The city council is a bunch of yes-men. They were then, and they still are now.
It would be great if the mayor and the city council would apologize and fix the city. We didn't need a ball team. We need businesses to move into the city. Hey, we now have a gigantic Wal-Mart; however, it will be had at the loss of Super K (check the parking lot).
Let them drink pee: Craig Lindsey's article about R. Kelly's continued success despite the allegations against him (which I wholeheartedly believe occurred), was on the money, but definitely failed to mention some of the more relevant issues ["Freak Nasty," December 10].
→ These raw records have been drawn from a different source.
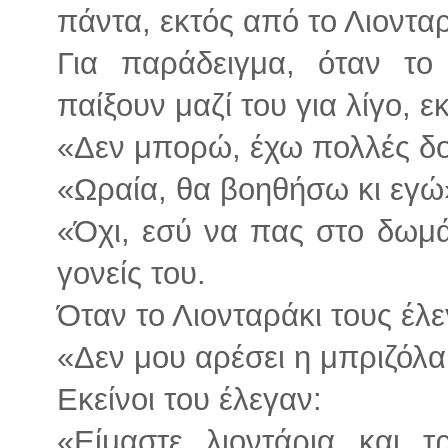
πάντα, εκτός από το Λιονταρ
Για παράδειγμα, όταν το
παίξουν μαζί του για λίγο, εκ
«Δεν μπορώ, έχω πολλές δο
«Ωραία, θα βοηθήσω κι εγώ
«Όχι, εσύ να πας στο δωμάτ
γονείς του.
Όταν το Λιονταράκι τους έλε
«Δεν μου αρέσει η μπριζόλα
Εκείνοι του έλεγαν:
«Είμαστε λιοντάρια και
After months of media scrutiny and national humiliation, R. Kelly never seemed to back down. For Kelly and his fans, whether he's guilty or not was never the issue. White fans and black fans are pretty aware that R. Kelly has a lot of sex with women on tour. I'm not sure who is denying this. Half the reason that Chris Rock's joke at Kelly's expense was so popular was because Kelly is a respected talent who was caught doing something that many other acts have admitted to doing (not the watersports, but c'mon, Def Leppard talked about orgies with mothers and daughters). Sure, the laughs were made under their breath, but that's only because R. Kelly remains a successful singer, unlike the guy who sang "Thriller."
And why is he still successful? It's not because people refuse to believe he's guilty. White people know he has sex with 16-year-old girls. Black people know he has sex with 16-year-old girls. Sixteen-year-old girls know that R. Kelly, like many other rock stars, is available for a one-night stand, if you make it beyond the velvet rope. Everybody knows what's going on behind the curtain. To say that this girl is any sort of "victim" is ridiculously naive.
Maybe you weren't listening to R&B/ pop stations during most of 2002 and 2003. A certain track called "Ignition" and its subsequent remix were probably two of the hottest singles of the year. Kelly isn't riding high on anything but absolute talent. The disc jockeys, comedians, and everyone else in the media wanted Kelly's music to flop. Kelly was the joke of the world. Then, nobody could believe he had the audacity to maintain his artistic credibility and continue making sultry, sexy soul ballads. When "The Chocolate Factory" dropped at the start of 2003, it let its music do the talking.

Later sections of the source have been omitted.